Task details. Exactly as written, return the entries below, minus any pictures.

Recorded data
++++++++++

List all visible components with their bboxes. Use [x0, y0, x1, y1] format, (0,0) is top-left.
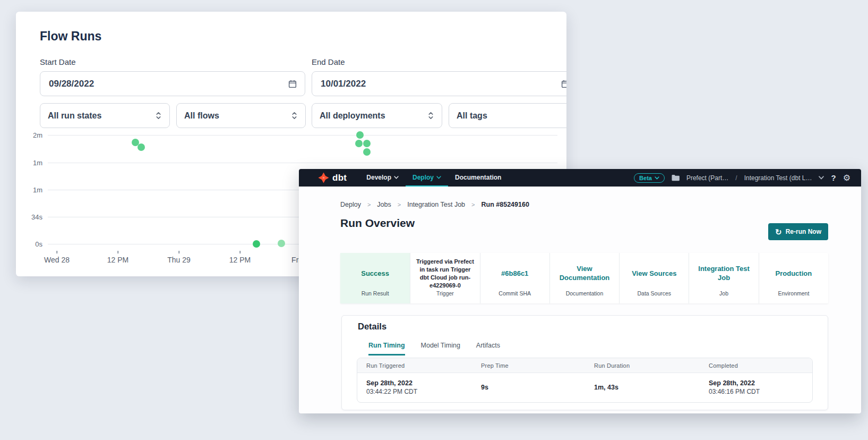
status-card-value: Success [340, 253, 410, 290]
y-axis-tick-label: 2m [16, 131, 42, 139]
beta-toggle[interactable]: Beta [634, 173, 665, 183]
flow-run-data-point[interactable] [363, 148, 371, 156]
beta-label: Beta [639, 175, 652, 181]
y-axis-tick-label: 34s [16, 213, 42, 221]
status-card-value[interactable]: Production [759, 253, 828, 290]
cell-main-text: Sep 28th, 2022 [709, 379, 812, 387]
flow-run-data-point[interactable] [363, 140, 371, 147]
nav-item-label: Documentation [455, 174, 501, 181]
run-timing-table: Run TriggeredPrep TimeRun DurationComple… [357, 358, 813, 403]
status-card-run-result: SuccessRun Result [340, 253, 410, 303]
column-header-completed: Completed [709, 362, 812, 369]
start-date-field[interactable] [40, 71, 305, 96]
calendar-icon[interactable] [561, 79, 566, 89]
cell-sub-text: 03:46:16 PM CDT [709, 388, 812, 395]
table-cell: 1m, 43s [594, 384, 709, 391]
chart-gridline [48, 163, 557, 163]
dbt-logo-text: dbt [332, 173, 347, 183]
project-separator: / [735, 174, 737, 182]
status-card-value[interactable]: View Documentation [550, 253, 619, 290]
run-states-select[interactable]: All run states [40, 103, 170, 128]
project-selector[interactable]: Prefect (Part… [686, 174, 728, 182]
end-date-field[interactable] [312, 71, 566, 96]
details-tabs: Run TimingModel TimingArtifacts [368, 342, 500, 356]
x-axis-tick-mark [178, 251, 179, 253]
chevron-down-icon[interactable] [819, 176, 824, 180]
tab-model-timing[interactable]: Model Timing [421, 342, 460, 356]
updown-chevron-icon [427, 111, 434, 120]
status-card-environment[interactable]: ProductionEnvironment [759, 253, 828, 303]
breadcrumb-item-jobs[interactable]: Jobs [377, 201, 391, 208]
help-icon[interactable]: ? [831, 173, 836, 182]
calendar-icon[interactable] [288, 79, 297, 89]
tags-value: All tags [457, 111, 487, 121]
flow-run-data-point[interactable] [132, 139, 139, 146]
rerun-now-button[interactable]: ↻ Re-run Now [768, 223, 828, 240]
x-axis-tick-mark [117, 251, 118, 253]
status-card-caption: Run Result [340, 290, 410, 303]
status-card-caption: Commit SHA [480, 290, 549, 303]
details-title: Details [358, 321, 386, 332]
flow-run-data-point[interactable] [137, 143, 145, 151]
flow-run-data-point[interactable] [356, 131, 364, 139]
nav-item-develop[interactable]: Develop [359, 169, 406, 187]
status-card-caption: Trigger [410, 290, 479, 303]
flows-select[interactable]: All flows [176, 103, 306, 128]
status-card-job[interactable]: Integration Test JobJob [689, 253, 758, 303]
status-card-documentation[interactable]: View DocumentationDocumentation [549, 253, 619, 303]
table-header: Run TriggeredPrep TimeRun DurationComple… [357, 358, 812, 373]
deployments-select[interactable]: All deployments [312, 103, 442, 128]
status-card-caption: Environment [759, 290, 828, 303]
chevron-down-icon [436, 176, 441, 179]
end-date-label: End Date [312, 57, 345, 66]
x-axis-tick-label: 12 PM [99, 256, 136, 264]
dbt-nav-items: DevelopDeployDocumentation [359, 169, 508, 187]
start-date-input[interactable] [48, 78, 288, 90]
folder-icon [672, 174, 680, 181]
status-card-value: Triggered via Prefect in task run Trigge… [410, 253, 479, 290]
cell-main-text: Sep 28th, 2022 [366, 379, 481, 387]
status-card-data-sources[interactable]: View SourcesData Sources [619, 253, 689, 303]
flow-runs-title: Flow Runs [40, 29, 101, 44]
x-axis-tick-mark [239, 251, 240, 253]
run-states-value: All run states [48, 111, 101, 121]
run-status-summary: SuccessRun ResultTriggered via Prefect i… [340, 253, 828, 303]
breadcrumb-item-deploy[interactable]: Deploy [340, 201, 361, 208]
breadcrumb-item-integration-test-job[interactable]: Integration Test Job [407, 201, 465, 208]
flow-run-data-point[interactable] [355, 140, 363, 147]
desktop-background: Flow Runs Start Date End Date All run st… [0, 0, 868, 440]
tab-artifacts[interactable]: Artifacts [476, 342, 500, 356]
status-card-value[interactable]: #6b86c1 [480, 253, 549, 290]
breadcrumb-separator: > [471, 201, 475, 208]
gear-icon[interactable]: ⚙ [843, 174, 850, 182]
y-axis-tick-label: 1m [16, 159, 42, 167]
y-axis-tick-label: 1m [16, 186, 42, 194]
x-axis-tick-label: Thu 29 [160, 256, 197, 264]
status-card-commit-sha[interactable]: #6b86c1Commit SHA [480, 253, 549, 303]
status-card-value[interactable]: Integration Test Job [689, 253, 758, 290]
nav-item-documentation[interactable]: Documentation [448, 169, 508, 187]
flows-value: All flows [184, 111, 219, 121]
chart-gridline [48, 135, 557, 136]
run-overview-title: Run Overview [340, 217, 415, 230]
cell-main-text: 1m, 43s [594, 384, 709, 391]
refresh-icon: ↻ [775, 228, 782, 236]
status-card-value[interactable]: View Sources [620, 253, 689, 290]
x-axis-tick-mark [56, 251, 57, 253]
dbt-logo[interactable]: dbt [299, 169, 347, 187]
nav-item-deploy[interactable]: Deploy [406, 169, 448, 187]
flow-run-data-point[interactable] [253, 240, 260, 248]
y-axis-tick-label: 0s [16, 240, 42, 248]
deployments-value: All deployments [320, 111, 385, 121]
column-header-prep-time: Prep Time [481, 362, 594, 369]
dbt-top-nav: dbt DevelopDeployDocumentation Beta Pref… [299, 169, 861, 187]
environment-selector[interactable]: Integration Test (dbt L… [744, 174, 812, 182]
end-date-input[interactable] [320, 78, 561, 90]
tab-run-timing[interactable]: Run Timing [368, 342, 405, 356]
flow-run-data-point[interactable] [278, 240, 285, 247]
details-card: Details Run TimingModel TimingArtifacts … [341, 315, 828, 410]
cell-main-text: 9s [481, 384, 594, 391]
tags-select[interactable]: All tags [449, 103, 566, 128]
breadcrumb-item-run-85249160: Run #85249160 [482, 201, 529, 208]
nav-item-label: Develop [366, 174, 391, 181]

++++++++++

Solution for this problem.
List all visible components with their bboxes. Use [x0, y0, x1, y1] format, (0,0) is top-left.
status-card-value: Success [340, 253, 410, 290]
y-axis-tick-label: 2m [16, 131, 42, 139]
beta-toggle[interactable]: Beta [634, 173, 665, 183]
flow-run-data-point[interactable] [363, 148, 371, 156]
beta-label: Beta [639, 175, 652, 181]
y-axis-tick-label: 34s [16, 213, 42, 221]
status-card-value[interactable]: Production [759, 253, 828, 290]
cell-main-text: Sep 28th, 2022 [709, 379, 812, 387]
flow-run-data-point[interactable] [363, 140, 371, 147]
nav-item-label: Documentation [455, 174, 501, 181]
run-timing-table: Run TriggeredPrep TimeRun DurationComple… [357, 358, 813, 403]
status-card-run-result: SuccessRun Result [340, 253, 410, 303]
column-header-completed: Completed [709, 362, 812, 369]
start-date-field[interactable] [40, 71, 305, 96]
calendar-icon[interactable] [561, 79, 566, 89]
cell-sub-text: 03:46:16 PM CDT [709, 388, 812, 395]
table-cell: 1m, 43s [594, 384, 709, 391]
chart-gridline [48, 163, 557, 163]
dbt-logo-text: dbt [332, 173, 347, 183]
project-separator: / [735, 174, 737, 182]
status-card-value[interactable]: View Documentation [550, 253, 619, 290]
run-states-select[interactable]: All run states [40, 103, 170, 128]
project-selector[interactable]: Prefect (Part… [686, 174, 728, 182]
end-date-field[interactable] [312, 71, 566, 96]
details-tabs: Run TimingModel TimingArtifacts [368, 342, 500, 356]
x-axis-tick-mark [178, 251, 179, 253]
chevron-down-icon[interactable] [819, 176, 824, 180]
tab-model-timing[interactable]: Model Timing [421, 342, 460, 356]
updown-chevron-icon [427, 111, 434, 120]
status-card-environment[interactable]: ProductionEnvironment [759, 253, 828, 303]
breadcrumb-item-jobs[interactable]: Jobs [377, 201, 391, 208]
help-icon[interactable]: ? [831, 173, 836, 182]
calendar-icon[interactable] [288, 79, 297, 89]
tags-value: All tags [457, 111, 487, 121]
flow-run-data-point[interactable] [132, 139, 139, 146]
rerun-now-button[interactable]: ↻ Re-run Now [768, 223, 828, 240]
x-axis-tick-mark [117, 251, 118, 253]
status-card-caption: Run Result [340, 290, 410, 303]
status-card-caption: Commit SHA [480, 290, 549, 303]
details-title: Details [358, 321, 386, 332]
flow-run-data-point[interactable] [137, 143, 145, 151]
flow-run-data-point[interactable] [356, 131, 364, 139]
nav-item-develop[interactable]: Develop [359, 169, 406, 187]
status-card-caption: Trigger [410, 290, 479, 303]
flows-select[interactable]: All flows [176, 103, 306, 128]
status-card-job[interactable]: Integration Test JobJob [689, 253, 758, 303]
status-card-documentation[interactable]: View DocumentationDocumentation [549, 253, 619, 303]
table-header: Run TriggeredPrep TimeRun DurationComple… [357, 358, 812, 373]
deployments-select[interactable]: All deployments [312, 103, 442, 128]
status-card-caption: Environment [759, 290, 828, 303]
chevron-down-icon [436, 176, 441, 179]
end-date-label: End Date [312, 57, 345, 66]
x-axis-tick-label: 12 PM [99, 256, 136, 264]
dbt-nav-items: DevelopDeployDocumentation [359, 169, 508, 187]
start-date-input[interactable] [48, 78, 288, 90]
folder-icon [672, 174, 680, 181]
status-card-value: Triggered via Prefect in task run Trigge… [410, 253, 479, 290]
cell-main-text: Sep 28th, 2022 [366, 379, 481, 387]
status-card-data-sources[interactable]: View SourcesData Sources [619, 253, 689, 303]
flow-runs-title: Flow Runs [40, 29, 101, 44]
x-axis-tick-mark [239, 251, 240, 253]
run-states-value: All run states [48, 111, 101, 121]
run-status-summary: SuccessRun ResultTriggered via Prefect i… [340, 253, 828, 303]
breadcrumb-item-deploy[interactable]: Deploy [340, 201, 361, 208]
breadcrumb-item-integration-test-job[interactable]: Integration Test Job [407, 201, 465, 208]
flow-run-data-point[interactable] [355, 140, 363, 147]
desktop-background: Flow Runs Start Date End Date All run st… [0, 0, 868, 440]
tab-artifacts[interactable]: Artifacts [476, 342, 500, 356]
status-card-value[interactable]: #6b86c1 [480, 253, 549, 290]
breadcrumb-separator: > [471, 201, 475, 208]
gear-icon[interactable]: ⚙ [843, 174, 850, 182]
y-axis-tick-label: 1m [16, 159, 42, 167]
y-axis-tick-label: 1m [16, 186, 42, 194]
x-axis-tick-label: Thu 29 [160, 256, 197, 264]
status-card-commit-sha[interactable]: #6b86c1Commit SHA [480, 253, 549, 303]
status-card-value[interactable]: Integration Test Job [689, 253, 758, 290]
nav-item-documentation[interactable]: Documentation [448, 169, 508, 187]
flows-value: All flows [184, 111, 219, 121]
chart-gridline [48, 135, 557, 136]
run-overview-title: Run Overview [340, 217, 415, 230]
cell-main-text: 1m, 43s [594, 384, 709, 391]
refresh-icon: ↻ [775, 228, 782, 236]
status-card-value[interactable]: View Sources [620, 253, 689, 290]
x-axis-tick-mark [56, 251, 57, 253]
dbt-logo[interactable]: dbt [299, 169, 347, 187]
nav-item-deploy[interactable]: Deploy [406, 169, 448, 187]
flow-run-data-point[interactable] [253, 240, 260, 248]
y-axis-tick-label: 0s [16, 240, 42, 248]
deployments-value: All deployments [320, 111, 385, 121]
column-header-prep-time: Prep Time [481, 362, 594, 369]
dbt-top-nav: dbt DevelopDeployDocumentation Beta Pref… [299, 169, 861, 187]
environment-selector[interactable]: Integration Test (dbt L… [744, 174, 812, 182]
end-date-input[interactable] [320, 78, 561, 90]
tab-run-timing[interactable]: Run Timing [368, 342, 405, 356]
flow-run-data-point[interactable] [278, 240, 285, 247]
details-card: Details Run TimingModel TimingArtifacts … [341, 315, 828, 410]
cell-main-text: 9s [481, 384, 594, 391]
tags-select[interactable]: All tags [449, 103, 566, 128]
breadcrumb-item-run-85249160: Run #85249160 [482, 201, 529, 208]
nav-item-label: Develop [366, 174, 391, 181]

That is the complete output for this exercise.